Whether Kenny’s response, when questioned by journalists at a press briefing, was too casual or simply clumsy it gave his internal enemies the opening they had been waiting for and proved a publicity coup for Sinn Féin.
To compound the problem, the Taoiseach did not provide any clarification on the issue until Saturday when, after a number of senior Ministers had disassociated themselves from his views, he stated emphatically that “the Fine Gael party position is, has been and will remain, not to enter into coalition government with Sinn Féin”.
By this stage the media was agog with predictions that he would face a revolt by TDs when the Fine Gael parliamentary party met on Tuesday and his clarification appeared to be a desperate attempt to head it off.

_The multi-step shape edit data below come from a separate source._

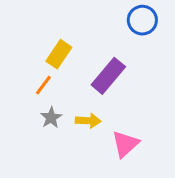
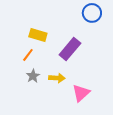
yellow rectangle: (59, 54) -> (38, 35), turned 72

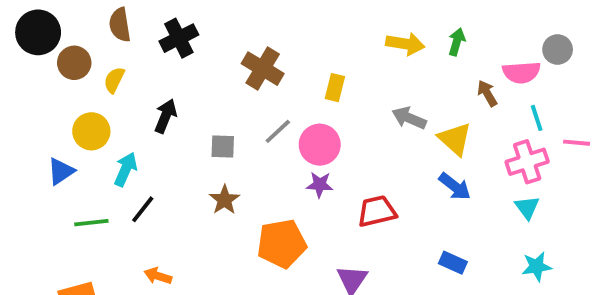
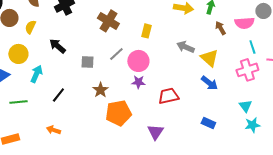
brown arrow: (487, 93) -> (220, 28), moved
black arrow: (166, 116) -> (57, 46), turned -72
brown star: (225, 200) -> (100, 90), moved
cyan triangle: (527, 207) -> (245, 106), moved
black line: (143, 209) -> (58, 95), moved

And then Trump intervened with his radical immigration measures, whipping up an international storm. Fine Gael’s internal politics vanished into the shadows as Opposition politicians and the media demanded to know if the Taoiseach intended to go to Washington as planned to present a bowl of shamrock to the US president on St Patrick’s Day.
Just for good measure British prime minister Theresa May swept into town on Monday for talks about Brexit which represents the biggest challenge facing an Irish Government in generations.
Kenny's response to the pressure to cancel the St Patrick's Day event was swift and decisive and commanded not just the full support of his own party but that of Fianna Fáil as well.
Disdain
He made it clear he had no intention of cancelling his
White House
visit but would use the occasion to outline the Government’s objections to the immigration policy being pursued by the US administration.
The loudest demands for cancellation of the visit came from the Anti-Austerity Alliance-People Before Profit TDs in the Dáil who share Trump’s disdain for conventional politics even if they reject his immigration policies.
The surprise, though, was that Labour leader Brendan Howlin also joined the fray not only condemning the US immigration ban but saying that if it remained in force, "Enda Kenny should not be boarding a plane to Washington in March".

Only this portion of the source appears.